### What this task involves
Take the lines below between the one holding "Durch die Nutzung" and the one holding "Dokumentation", inclusive, and copy them exactly. Add nothing.

╭──

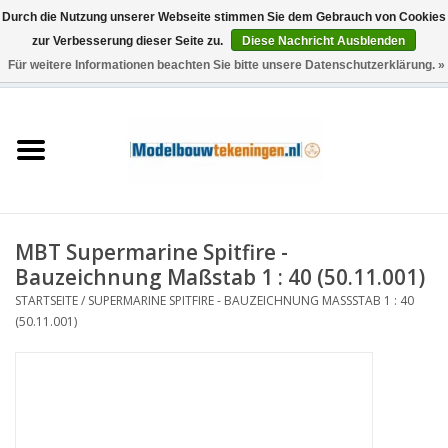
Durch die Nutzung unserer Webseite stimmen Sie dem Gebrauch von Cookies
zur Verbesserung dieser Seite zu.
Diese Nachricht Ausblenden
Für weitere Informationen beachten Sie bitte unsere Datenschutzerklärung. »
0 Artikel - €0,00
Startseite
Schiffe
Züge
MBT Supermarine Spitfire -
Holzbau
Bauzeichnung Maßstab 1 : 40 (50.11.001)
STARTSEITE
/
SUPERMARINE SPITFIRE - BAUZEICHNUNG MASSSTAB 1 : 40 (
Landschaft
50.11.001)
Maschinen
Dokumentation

╰──
╭──

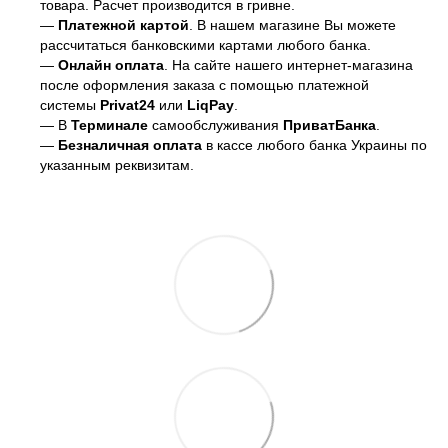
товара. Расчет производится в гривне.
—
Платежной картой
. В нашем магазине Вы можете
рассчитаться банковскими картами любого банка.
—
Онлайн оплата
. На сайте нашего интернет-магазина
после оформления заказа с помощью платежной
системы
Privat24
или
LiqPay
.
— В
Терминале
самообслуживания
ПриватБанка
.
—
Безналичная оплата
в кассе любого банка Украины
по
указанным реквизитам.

╰──

### Solved exercise
Durch die Nutzung unserer Webseite stimmen Sie dem Gebrauch von Cookies
zur Verbesserung dieser Seite zu.
Diese Nachricht Ausblenden
Für weitere Informationen beachten Sie bitte unsere Datenschutzerklärung. »
0 Artikel - €0,00
Startseite
Schiffe
Züge
MBT Supermarine Spitfire -
Holzbau
Bauzeichnung Maßstab 1 : 40 (50.11.001)
STARTSEITE
/
SUPERMARINE SPITFIRE - BAUZEICHNUNG MASSSTAB 1 : 40 (
Landschaft
50.11.001)
Maschinen
Dokumentation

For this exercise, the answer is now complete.